My situation:
I frequently need to have a vector of structures where one field can be thought of as a Key or ID, and rather than store it expensively in a map (memory usage is very important in this app) I want to store it in a flat vector but present a map-like interface for finding elements by key.
My first solution to this problem:
template <class T, class Key, class KeyFn>
class TKeyedVector : public std::vector<T>
{
public:
const_iterator find(const Key& key) const {return std::find_if(begin(), end(), [&](const T& entry) {return keyFn(entry)==key; }); }
KeyFn keyFn;
};
struct KeyedDataEntry
{
std::string key;
int value;
struct KeyExtractor {
const std::string& operator()(const KeyedDataEntry& e) const {return e.key; };
};
};
using KeyedDataArray = TKeyedVector<KeyedDataEntry, std::string, KeyedDataEntry::KeyExtractor>;
Now this all works, but I would like to be able to remove the need for the KeyExtractor
type by using the pointer to the member variable embedded into the type:
template <class T, class Key, Key T::* keyFn>
class TKeyedVector : public std::vector<T>
{
public:
const_iterator find(const Key& key) const {return std::find_if(begin(), end(), [&](const T& entry) {return keyFn(entry)==key; }); }
};
using KeyedDataArray = TKeyedVector<KeyedDataEntry, std::string, &KeyedDataEntry::key>;
However I can't get this to work.
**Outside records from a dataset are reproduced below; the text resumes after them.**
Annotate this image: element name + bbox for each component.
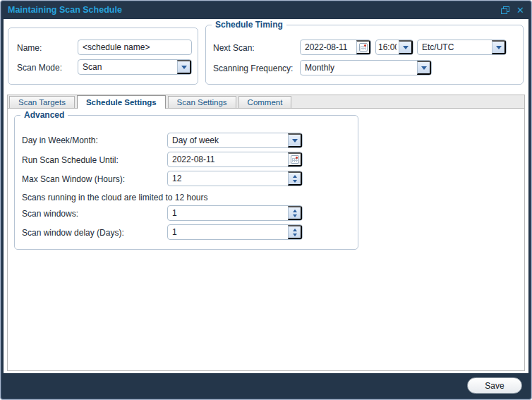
next-scan-calendar-trigger[interactable]	[356, 40, 370, 54]
scan-window-delay-spin-trigger[interactable]	[288, 225, 302, 239]
calendar-icon	[359, 43, 368, 51]
chevron-down-icon	[181, 66, 187, 69]
chevron-down-icon	[292, 139, 298, 143]
scan-mode-input[interactable]	[78, 60, 177, 74]
scanning-frequency-label: Scanning Frequency:	[213, 63, 293, 73]
tab-label: Comment	[248, 98, 283, 107]
max-scan-window-spinner	[167, 171, 303, 186]
chevron-up-icon	[293, 229, 297, 231]
chevron-down-icon	[403, 46, 409, 49]
day-in-week-month-combo	[167, 133, 303, 148]
restore-window-icon[interactable]	[501, 6, 509, 14]
titlebar-buttons: ✕	[501, 6, 524, 15]
tab-label: Scan Settings	[177, 98, 227, 107]
timezone-input[interactable]	[418, 40, 492, 54]
scan-windows-spin-trigger[interactable]	[288, 206, 302, 220]
chevron-up-icon	[293, 210, 297, 212]
max-scan-window-label: Max Scan Window (Hours):	[22, 174, 125, 184]
title-bar: Maintaining Scan Schedule ✕	[1, 1, 531, 19]
schedule-timing-group: Schedule Timing Next Scan: Scanning Freq…	[205, 25, 524, 85]
chevron-down-icon	[293, 214, 297, 217]
advanced-group: Advanced Day in Week/Month: Run Scan Sch…	[14, 115, 358, 250]
advanced-legend: Advanced	[20, 110, 68, 120]
tab-label: Schedule Settings	[86, 98, 157, 107]
next-scan-time-dropdown-trigger[interactable]	[399, 40, 413, 54]
chevron-up-icon	[293, 175, 297, 178]
scan-mode-dropdown-trigger[interactable]	[177, 60, 191, 74]
chevron-down-icon	[421, 66, 427, 70]
scanning-frequency-dropdown-trigger[interactable]	[417, 61, 431, 75]
name-label: Name:	[17, 43, 42, 53]
dialog-body: Name: Scan Mode: Schedule Timing Next Sc…	[4, 19, 528, 373]
next-scan-label: Next Scan:	[213, 43, 255, 53]
calendar-icon	[291, 155, 299, 164]
chevron-down-icon	[293, 180, 297, 183]
general-group: Name: Scan Mode:	[8, 28, 198, 85]
cloud-limit-note: Scans running in the cloud are limited t…	[22, 193, 208, 202]
scan-windows-spinner	[167, 205, 303, 221]
scan-windows-input[interactable]	[168, 206, 288, 220]
scan-window-delay-label: Scan window delay (Days):	[22, 228, 124, 238]
run-until-date-field	[167, 152, 303, 167]
next-scan-time-combo	[375, 40, 413, 55]
schedule-settings-panel: Advanced Day in Week/Month: Run Scan Sch…	[7, 109, 525, 371]
scanning-frequency-combo	[300, 60, 432, 75]
timezone-dropdown-trigger[interactable]	[492, 40, 506, 54]
day-in-week-month-dropdown-trigger[interactable]	[288, 133, 302, 147]
scan-mode-combo	[78, 59, 192, 75]
tab-label: Scan Targets	[18, 98, 66, 107]
window-title: Maintaining Scan Schedule	[8, 5, 501, 15]
tab-scan-targets[interactable]: Scan Targets	[9, 96, 75, 108]
schedule-timing-legend: Schedule Timing	[212, 20, 286, 30]
scan-window-delay-spinner	[167, 224, 303, 240]
tab-comment[interactable]: Comment	[238, 96, 292, 108]
schedule-name-input[interactable]	[78, 40, 191, 54]
scanning-frequency-input[interactable]	[301, 61, 417, 75]
run-until-calendar-trigger[interactable]	[288, 152, 302, 166]
scan-windows-label: Scan windows:	[22, 209, 78, 219]
close-icon[interactable]: ✕	[516, 6, 524, 15]
save-button[interactable]: Save	[467, 377, 522, 394]
dialog-maintaining-scan-schedule: Maintaining Scan Schedule ✕ Name: Scan M…	[0, 0, 532, 400]
timezone-combo	[417, 40, 507, 55]
scan-window-delay-input[interactable]	[168, 225, 288, 239]
next-scan-time-input[interactable]	[376, 40, 399, 54]
tab-schedule-settings[interactable]: Schedule Settings	[77, 95, 166, 109]
day-in-week-month-label: Day in Week/Month:	[22, 135, 98, 145]
chevron-down-icon	[293, 234, 297, 236]
run-until-date-input[interactable]	[168, 152, 288, 166]
tab-scan-settings[interactable]: Scan Settings	[168, 96, 236, 108]
tab-bar: Scan Targets Schedule Settings Scan Sett…	[7, 95, 525, 109]
max-scan-window-input[interactable]	[168, 171, 288, 186]
scan-mode-label: Scan Mode:	[17, 63, 62, 73]
max-scan-window-spin-trigger[interactable]	[288, 171, 302, 186]
day-in-week-month-input[interactable]	[168, 133, 288, 147]
chevron-down-icon	[496, 46, 502, 49]
next-scan-date-input[interactable]	[301, 40, 356, 54]
run-until-label: Run Scan Schedule Until:	[22, 155, 119, 165]
schedule-name-field-wrap	[78, 40, 192, 55]
next-scan-date-field	[300, 40, 371, 55]
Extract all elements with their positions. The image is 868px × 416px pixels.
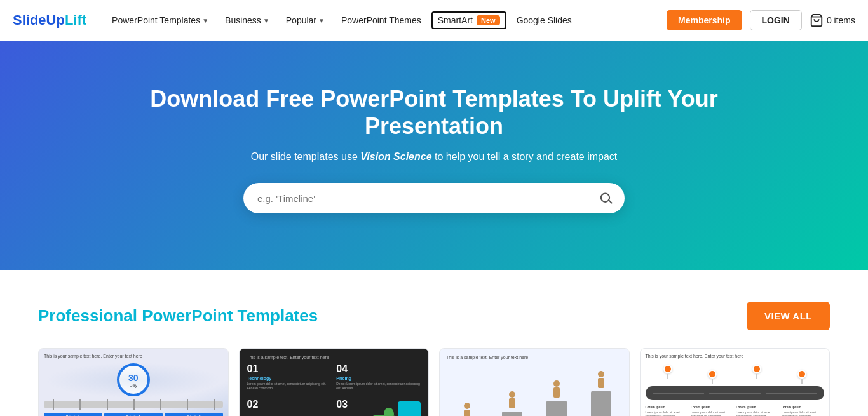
chevron-down-icon: ▼ [318, 17, 325, 24]
membership-button[interactable]: Membership [667, 10, 742, 30]
figure-2 [502, 391, 522, 416]
logo[interactable]: SlideUpLift [13, 12, 86, 29]
template-image-1: This is your sample text here. Enter you… [39, 349, 228, 416]
section-header: Professional PowerPoint Templates VIEW A… [38, 302, 830, 330]
nav-item-google-slides[interactable]: Google Slides [510, 11, 578, 29]
nav-right: Membership LOGIN 0 items [667, 10, 855, 30]
nav-item-smartart[interactable]: SmartArt New [431, 11, 506, 29]
section-title: Professional PowerPoint Templates [38, 306, 318, 326]
nav-item-business[interactable]: Business ▼ [219, 11, 276, 29]
chevron-down-icon: ▼ [263, 17, 269, 24]
figure-1 [457, 403, 477, 416]
search-icon [600, 192, 613, 205]
template-card-1[interactable]: This is your sample text here. Enter you… [38, 348, 229, 416]
card2-top-text: This is a sample text. Enter your text h… [247, 355, 421, 359]
template-image-2: This is a sample text. Enter your text h… [240, 349, 429, 416]
cart-count: 0 items [827, 15, 855, 25]
figure-4 [591, 371, 611, 416]
template-card-2[interactable]: This is a sample text. Enter your text h… [239, 348, 430, 416]
svg-rect-2 [398, 401, 421, 416]
navbar: SlideUpLift PowerPoint Templates ▼ Busin… [0, 0, 868, 41]
puzzle-graphic [371, 396, 422, 416]
hero-subtitle: Our slide templates use Vision Science t… [251, 151, 618, 163]
card1-top-text: This is your sample text here. Enter you… [44, 354, 142, 358]
card4-top-text: This is your sample text here. Enter you… [646, 354, 825, 358]
nav-links: PowerPoint Templates ▼ Business ▼ Popula… [105, 11, 667, 29]
cart-icon [810, 13, 824, 27]
templates-section: Professional PowerPoint Templates VIEW A… [0, 270, 868, 416]
view-all-button[interactable]: VIEW ALL [747, 302, 830, 330]
new-badge: New [477, 15, 500, 25]
card1-ruler [44, 401, 223, 408]
nav-item-popular[interactable]: Popular ▼ [280, 11, 331, 29]
hero-title: Download Free PowerPoint Templates To Up… [148, 85, 720, 140]
nav-item-powerpoint-themes[interactable]: PowerPoint Themes [335, 11, 428, 29]
figure-3 [546, 380, 567, 416]
templates-grid: This is your sample text here. Enter you… [38, 348, 830, 416]
card3-top-text: This is a sample text. Enter your text h… [446, 355, 623, 359]
hero-section: Download Free PowerPoint Templates To Up… [0, 41, 868, 270]
template-card-3[interactable]: This is a sample text. Enter your text h… [439, 348, 630, 416]
search-input[interactable] [243, 184, 589, 213]
search-button[interactable] [589, 183, 625, 213]
cart-area[interactable]: 0 items [810, 13, 855, 27]
nav-item-powerpoint-templates[interactable]: PowerPoint Templates ▼ [105, 11, 215, 29]
template-card-4[interactable]: This is your sample text here. Enter you… [640, 348, 831, 416]
template-image-3: This is a sample text. Enter your text h… [440, 349, 629, 416]
search-bar [243, 183, 625, 213]
chevron-down-icon: ▼ [202, 17, 208, 24]
template-image-4: This is your sample text here. Enter you… [641, 349, 830, 416]
card1-table: Priority 1 Lorem ipsum dolor sit amet te… [44, 413, 223, 416]
login-button[interactable]: LOGIN [750, 10, 802, 30]
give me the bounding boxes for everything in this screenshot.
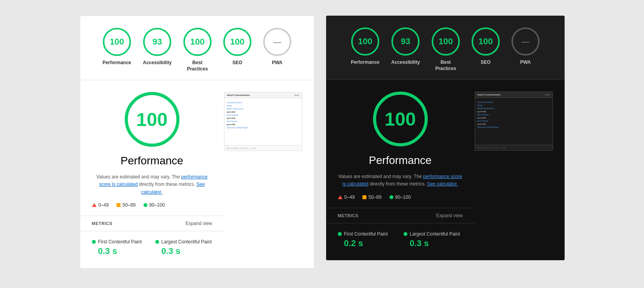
light-thumb-link-6[interactable]: Jekyll and GitHub Pages	[227, 126, 300, 129]
dark-thumb-link-6[interactable]: Jekyll and GitHub Pages	[477, 126, 550, 128]
dark-lcp-name-row: Largest Contentful Paint	[404, 231, 463, 237]
light-lcp-value: 0.3 s	[161, 246, 212, 256]
light-legend-orange: 50–89	[117, 202, 135, 208]
light-scores-section: 100 Performance 93 Accessibility 100 Bes…	[80, 16, 314, 80]
light-thumb-link-5[interactable]: Dark Theme	[227, 120, 300, 122]
dark-big-score-circle: 100	[373, 92, 428, 146]
dark-thumb-link-3[interactable]: BibTeX References	[477, 107, 550, 110]
dark-main-section: 100 Performance Values are estimated and…	[326, 80, 565, 260]
light-thumb-header: Jekyll Customization About	[224, 92, 302, 98]
light-metrics-label: METRICS	[92, 221, 113, 226]
dark-green-circle-icon	[389, 195, 393, 199]
light-description: Values are estimated and may vary. The p…	[92, 173, 212, 196]
light-performance-value: 100	[109, 37, 124, 47]
dark-lcp-label: Largest Contentful Paint	[410, 231, 460, 237]
dark-thumb-header: Jekyll Customization About	[475, 92, 553, 98]
light-thumb-section-2: up to link	[227, 117, 235, 119]
light-thumb-link-4[interactable]: Dark Notation	[227, 114, 300, 116]
light-legend-orange-range: 50–89	[122, 202, 135, 208]
light-bestpractices-value: 100	[190, 37, 205, 47]
dark-accessibility-value: 93	[401, 36, 410, 47]
light-seo-label: SEO	[232, 60, 242, 66]
light-fcp-value: 0.3 s	[98, 246, 149, 256]
dark-thumb-link-1[interactable]: Comment System	[477, 101, 550, 103]
light-accessibility-label: Accessibility	[143, 60, 172, 66]
panels-container: 100 Performance 93 Accessibility 100 Bes…	[80, 16, 565, 268]
dark-thumb-footer-text: Made with Jekyll · customization · resul…	[477, 147, 506, 149]
light-metrics-grid: First Contentful Paint 0.3 s Largest Con…	[92, 239, 212, 256]
light-thumb-link-2[interactable]: Citing	[227, 104, 300, 107]
dark-legend-red: 0–49	[338, 194, 355, 200]
light-accessibility-value: 93	[152, 37, 162, 47]
light-legend-red: 0–49	[92, 202, 109, 208]
dark-score-pwa: — PWA	[511, 27, 540, 72]
dark-fcp-dot-icon	[338, 232, 342, 236]
dark-performance-circle: 100	[351, 27, 379, 56]
light-thumb-nav: About	[294, 94, 299, 96]
dark-desc-prefix: Values are estimated and may vary. The	[338, 174, 423, 179]
dark-right-content: Jekyll Customization About Comment Syste…	[475, 92, 553, 248]
dark-bestpractices-label: BestPractices	[435, 59, 456, 72]
dark-scores-section: 100 Performance 93 Accessibility 100 Bes…	[326, 16, 565, 80]
dark-metrics-label: METRICS	[338, 213, 359, 218]
dark-fcp-name-row: First Contentful Paint	[338, 231, 397, 237]
light-thumb-footer: Made with Jekyll · customization · ·· re…	[224, 145, 302, 151]
light-metrics-header: METRICS Expand view	[80, 216, 224, 231]
light-website-thumbnail: Jekyll Customization About Comment Syste…	[224, 92, 302, 151]
dark-bestpractices-circle: 100	[432, 27, 460, 56]
dark-lcp-value: 0.3 s	[410, 238, 463, 248]
light-expand-view-button[interactable]: Expand view	[185, 221, 212, 226]
light-bestpractices-label: BestPractices	[187, 60, 208, 72]
light-score-performance: 100 Performance	[102, 28, 131, 72]
dark-thumb-title: Jekyll Customization	[477, 94, 501, 96]
light-thumb-link-3[interactable]: BibTeX References	[227, 108, 300, 110]
light-big-score-value: 100	[136, 109, 167, 130]
dark-thumb-link-5[interactable]: Dark Theme	[477, 120, 550, 122]
dark-thumb-section-2: up to link	[477, 117, 486, 119]
light-lcp-name-row: Largest Contentful Paint	[155, 239, 212, 245]
dark-thumb-footer: Made with Jekyll · customization · resul…	[475, 145, 553, 150]
dark-orange-square-icon	[362, 195, 366, 199]
light-bestpractices-circle: 100	[183, 28, 212, 56]
dark-website-thumbnail: Jekyll Customization About Comment Syste…	[475, 92, 553, 151]
light-fcp-dot-icon	[92, 240, 96, 244]
dark-expand-view-button[interactable]: Expand view	[436, 213, 463, 218]
dark-metric-lcp: Largest Contentful Paint 0.3 s	[404, 231, 463, 248]
dark-panel: 100 Performance 93 Accessibility 100 Bes…	[326, 16, 565, 260]
light-fcp-name-row: First Contentful Paint	[92, 239, 149, 245]
light-score-pwa: — PWA	[263, 28, 291, 72]
light-thumb-link-1[interactable]: Comment System	[227, 101, 300, 104]
dark-fcp-label: First Contentful Paint	[344, 231, 388, 237]
dark-calculator-link[interactable]: See calculator.	[427, 181, 458, 187]
dark-big-score-value: 100	[384, 108, 416, 130]
dark-seo-label: SEO	[481, 59, 490, 66]
light-thumb-body: Comment System Citing BibTeX References …	[224, 98, 302, 145]
dark-thumb-link-2[interactable]: Citing	[477, 104, 550, 106]
dark-performance-label: Performance	[351, 59, 379, 66]
dark-legend-red-range: 0–49	[344, 194, 355, 200]
dark-desc-middle: directly from these metrics.	[368, 181, 427, 187]
light-thumb-footer-text: Made with Jekyll · customization · ·· re…	[227, 147, 257, 149]
light-score-bestpractices: 100 BestPractices	[183, 28, 212, 72]
dark-pwa-label: PWA	[520, 59, 531, 66]
light-lcp-label: Largest Contentful Paint	[161, 239, 212, 245]
light-legend-red-range: 0–49	[99, 202, 109, 208]
light-thumb-title: Jekyll Customization	[227, 94, 250, 96]
dark-score-seo: 100 SEO	[472, 27, 500, 72]
light-performance-label: Performance	[102, 60, 131, 66]
dark-thumb-section-1: up to link	[477, 110, 486, 113]
dark-thumb-link-4[interactable]: Dark Notation	[477, 113, 550, 116]
light-main-section: 100 Performance Values are estimated and…	[80, 80, 314, 268]
dark-red-triangle-icon	[338, 195, 343, 199]
light-right-content: Jekyll Customization About Comment Syste…	[224, 92, 302, 256]
dark-metrics-grid: First Contentful Paint 0.2 s Largest Con…	[338, 231, 463, 248]
light-perf-title: Performance	[92, 155, 212, 167]
dark-metrics-header: METRICS Expand view	[326, 208, 475, 223]
light-score-seo: 100 SEO	[223, 28, 251, 72]
dark-legend-orange-range: 50–89	[368, 194, 381, 200]
dark-seo-circle: 100	[472, 27, 500, 56]
light-thumb-section-3: up to link	[227, 123, 235, 126]
light-metric-fcp: First Contentful Paint 0.3 s	[92, 239, 149, 256]
dark-legend-green: 90–100	[389, 194, 411, 200]
light-pwa-label: PWA	[272, 60, 282, 66]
I've been looking at the implementation of std::mem_fn
for clues, but I can't work out how to do it. The error I get with is something like:
warning C4353: nonstandard extension used: constant 0 as function expression. Use '__noop' function intrinsic instead
Any clues?
EDIT: sample version at http://ideone.com/Qu6TEy
Here is the start of a working solution. You don't need a special extractor object.
Note that I have encapsulated the vector. In time, you'll regret not doing this.
#include <vector>
#include <string>
template <class T, class Key, const Key& (T::*Extractor)() const>
class TKeyedVector
{
using storage = std::vector<T>;
using const_iterator = typename storage::const_iterator;
public:
decltype(auto) begin() const
{
return storage_.begin();
}
decltype(auto) end() const
{
return storage_.end();
}
const_iterator find(const Key& key) const
{
return std::find_if(begin(),
end(),
[&](const T& entry)
{
return entry.*Extractor() == key;
});
}
storage storage_;
};
struct KeyedDataEntry
{
std::string key;
int value;
const std::string& get_key() const { return key; }
};
int main()
{
TKeyedVector<KeyedDataEntry, std::string, &KeyedDataEntry::get_key> mymap;
}
But there is a problem with this idea of yours.
In order for this structure to be a map, the keys must be immutable. This argues for only returning immutable objects. This then argues immediately for simply using an unordered_set
or set
.
If you're going to return references to mutable objects in the underlying vector, then you may as well simply use std::find_if
with a predicate to find them.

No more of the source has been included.